WHAT IS BEING ASKED: Could you repeat the records below exactly, without the pictures?

EXERCISE DATA:
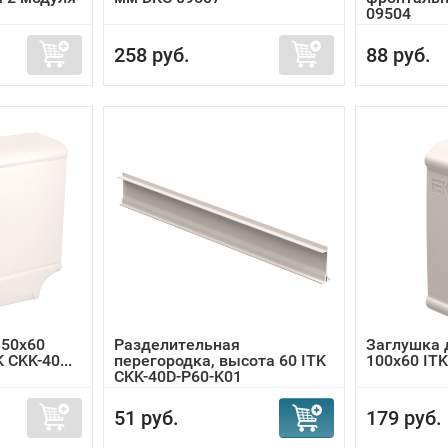
09504
258 руб.
88 руб.
150х60
Разделительная
Заглушка д
 CKK-40...
перегородка, высота 60 ITK
100х60 ITK
CKK-40D-P60-K01
51 руб.
179 руб.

EXERCISE RESULT:
09504
258 руб.
88 руб.
150х60
Разделительная
Заглушка д
 CKK-40...
перегородка, высота 60 ITK
100х60 ITK
CKK-40D-P60-K01
51 руб.
179 руб.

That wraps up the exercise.